▸ **What needs to be done**
Among the entries below, copy only the span from the line containing "Mask every instance" through the line containing "Can you find portal vein and splenic vein?". Do so exactly, and skip the pictures.

▸ **Provided material**
[Start of Attachment]

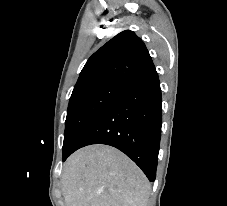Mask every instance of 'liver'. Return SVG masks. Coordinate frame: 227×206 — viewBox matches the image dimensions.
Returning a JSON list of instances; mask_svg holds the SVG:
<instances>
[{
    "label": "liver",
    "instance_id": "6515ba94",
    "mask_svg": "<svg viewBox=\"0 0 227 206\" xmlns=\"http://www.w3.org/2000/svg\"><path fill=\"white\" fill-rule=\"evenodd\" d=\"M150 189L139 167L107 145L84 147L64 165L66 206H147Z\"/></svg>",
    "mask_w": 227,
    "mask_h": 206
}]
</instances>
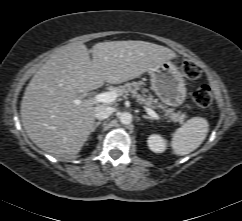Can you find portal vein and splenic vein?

[End of Attachment]
[Start of Attachment]

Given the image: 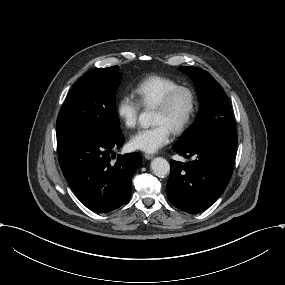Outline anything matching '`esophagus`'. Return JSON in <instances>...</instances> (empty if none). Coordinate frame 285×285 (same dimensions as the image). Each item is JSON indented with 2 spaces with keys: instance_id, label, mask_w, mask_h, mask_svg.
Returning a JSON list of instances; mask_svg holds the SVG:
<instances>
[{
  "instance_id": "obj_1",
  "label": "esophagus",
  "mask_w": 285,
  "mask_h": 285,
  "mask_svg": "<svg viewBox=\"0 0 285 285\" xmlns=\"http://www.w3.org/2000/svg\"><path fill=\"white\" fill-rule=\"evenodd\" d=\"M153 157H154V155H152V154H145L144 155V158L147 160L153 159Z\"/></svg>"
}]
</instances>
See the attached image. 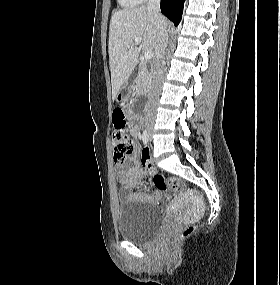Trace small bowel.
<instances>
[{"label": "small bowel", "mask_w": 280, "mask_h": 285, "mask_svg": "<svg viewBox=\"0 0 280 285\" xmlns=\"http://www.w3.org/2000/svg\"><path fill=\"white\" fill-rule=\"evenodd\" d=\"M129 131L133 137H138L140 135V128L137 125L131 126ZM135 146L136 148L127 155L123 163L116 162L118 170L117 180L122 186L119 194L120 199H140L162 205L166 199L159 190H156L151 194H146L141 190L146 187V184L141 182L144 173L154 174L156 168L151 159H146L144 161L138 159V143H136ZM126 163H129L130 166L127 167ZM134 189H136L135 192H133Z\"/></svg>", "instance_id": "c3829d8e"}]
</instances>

[End of Attachment]
[Start of Attachment]

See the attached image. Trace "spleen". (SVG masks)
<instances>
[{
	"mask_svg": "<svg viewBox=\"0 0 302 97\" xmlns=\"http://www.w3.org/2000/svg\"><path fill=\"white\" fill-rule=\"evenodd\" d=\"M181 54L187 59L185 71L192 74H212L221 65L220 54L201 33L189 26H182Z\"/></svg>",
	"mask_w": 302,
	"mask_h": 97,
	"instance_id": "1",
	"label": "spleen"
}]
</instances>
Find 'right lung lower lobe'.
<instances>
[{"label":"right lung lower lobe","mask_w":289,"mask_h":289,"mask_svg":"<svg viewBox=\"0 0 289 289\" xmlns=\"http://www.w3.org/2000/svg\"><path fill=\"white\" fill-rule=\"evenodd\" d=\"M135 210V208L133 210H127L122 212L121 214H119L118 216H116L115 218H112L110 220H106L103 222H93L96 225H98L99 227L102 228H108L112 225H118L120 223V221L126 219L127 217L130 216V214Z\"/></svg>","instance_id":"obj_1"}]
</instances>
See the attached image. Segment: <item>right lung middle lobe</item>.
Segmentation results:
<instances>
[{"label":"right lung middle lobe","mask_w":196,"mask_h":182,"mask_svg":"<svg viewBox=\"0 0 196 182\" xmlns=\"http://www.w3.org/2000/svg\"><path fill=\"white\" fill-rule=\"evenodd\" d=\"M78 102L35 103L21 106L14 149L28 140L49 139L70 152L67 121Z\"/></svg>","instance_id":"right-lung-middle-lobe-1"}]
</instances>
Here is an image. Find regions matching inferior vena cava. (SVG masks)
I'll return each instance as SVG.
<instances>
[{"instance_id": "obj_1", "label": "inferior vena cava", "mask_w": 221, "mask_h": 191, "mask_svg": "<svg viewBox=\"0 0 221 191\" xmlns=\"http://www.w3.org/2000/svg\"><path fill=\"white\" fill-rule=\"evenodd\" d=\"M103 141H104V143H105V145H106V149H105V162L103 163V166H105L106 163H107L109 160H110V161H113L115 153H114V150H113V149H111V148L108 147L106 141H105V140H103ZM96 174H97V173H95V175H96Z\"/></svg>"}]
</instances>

[End of Attachment]

▸ **Answer for this exercise**
Mask every instance of 'liver'. Return SVG masks. Coordinate frame: 227×206 — viewBox matches the image dimensions.
Returning a JSON list of instances; mask_svg holds the SVG:
<instances>
[{
    "label": "liver",
    "instance_id": "6515ba94",
    "mask_svg": "<svg viewBox=\"0 0 227 206\" xmlns=\"http://www.w3.org/2000/svg\"><path fill=\"white\" fill-rule=\"evenodd\" d=\"M150 189L139 167L107 145L84 147L64 165L66 206H147Z\"/></svg>",
    "mask_w": 227,
    "mask_h": 206
}]
</instances>
Can you find portal vein and splenic vein?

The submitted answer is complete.